Osserviamo Giuseppe e Maria: appaiono spauriti. Considerando l’età del bimbo, ipotizziamo con una certa sicurezza che sono pronti a fuggire per l’Egitto perché il loro piccolo è minacciato di morte. Sembra che guardino con paura noi osservatori: possono fidarsi? Noi chi siamo? Siamo dalla parte di chi li cerca per uccidere? Siamo coloro che cacciano i migranti? O quelli che approfittano della loro situazione per arricchirsi, per sfruttarli, per renderli schiavi? Giuseppe assomiglia a quegli uomini che arrivano alle nostre coste. Maria assomiglia a quelle donne dell’est Europa che lasciano le loro case, i loro figli, per lavorare al servizio dei ricchi o che finiscono in situazioni peggiori. L’opera ci impone di riflettere sulla realtà delle famiglie migranti. Sulla condizione dei loro figli, sul diritto di essere accolti, di avere un’abitazione, di partecipare alla vita pubblica. L’Amoris laetitia invita a un’azione della Chiesa a favore delle famiglie immigrate e anche ai membri delle famiglie che rimangono nel loro Paese (46). Un forte invito a integrare, a includere, a far partecipare.

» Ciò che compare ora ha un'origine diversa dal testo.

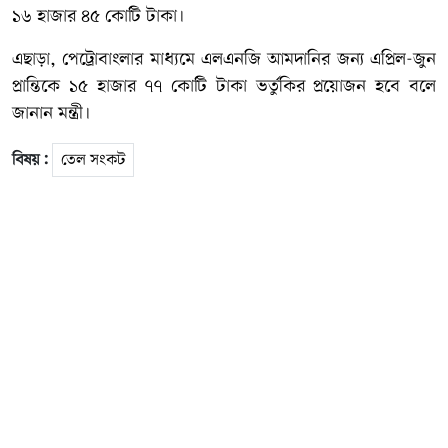
১৬ হাজার ৪৫ কোটি টাকা।
এছাড়া, পেট্রোবাংলার মাধ্যমে এলএনজি আমদানির জন্য এপ্রিল-জুন
প্রান্তিকে ১৫ হাজার ৭৭ কোটি টাকা ভর্তুকির প্রয়োজন হবে বলে
জানান মন্ত্রী।
বিষয় :
তেল সংকট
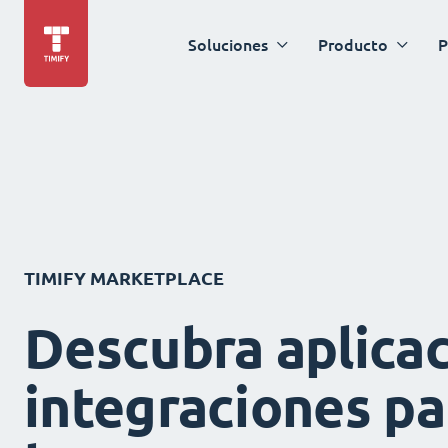
Soluciones
Producto
P
TIMIFY MARKETPLACE
Descubra aplicac
integraciones pa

L’unica forza di Maria e Giuseppe è il bambino. Giunonico, come nel Tondo Doni, per trasmettere l’idea della forza, della vita. Le famiglie dei migranti sono ricche di figli, aperte alla vita, per cultura, per fede, per appartenenza. Ci assicurano un futuro. Maria guarda verso l’alto, come se cercasse anche in questo momento di essere rassicurata dall’Arcangelo Gabriele che solo nove mesi prima le aveva parlato con dolcezza, mettendo fine alle sue paure prima che esse nascessero. Una visione nuova della sacra Famiglia, l’arte di Vanessa Beecroft sente il dovere morale di far nascere nuove riflessioni. In altre sue potenti opere la vediamo ritratta come una Madonna nera, un Gesù crocifisso nero, una Madonna con due bambini neri al seno. In quest’ultima foto che citiamo, i bimbi sono due orfani sudanesi, Maria è interpretata dall’artista stessa. Accoglie, è Madre di tutti, protegge chi non ha la mamma biologica. Vanessa Beecroft non ha solo prestato il suo volto e il suo corpo per lo scatto, si è fatta partecipe dell’idea di esser madre di chi non ha madre: ha cercato — senza riuscirvi — di adottare i due bimbi. Così come Holy Family è stata donata per raccogliere fondi a favore della Fondazione Hospice Seràgnoli Onlus, un collezionismo etico, il dono come opposto del possesso. Foto che sono il risultato del suo viaggiare, del suo impegno in ospedali e orfanotrofi. Foto che non offendono nessuno, così armoniche e cariche di suggestioni che vengono paragonate alle pitture rinascimentali, partecipate dalla grande umanità e credibilità di chi le ha scattate.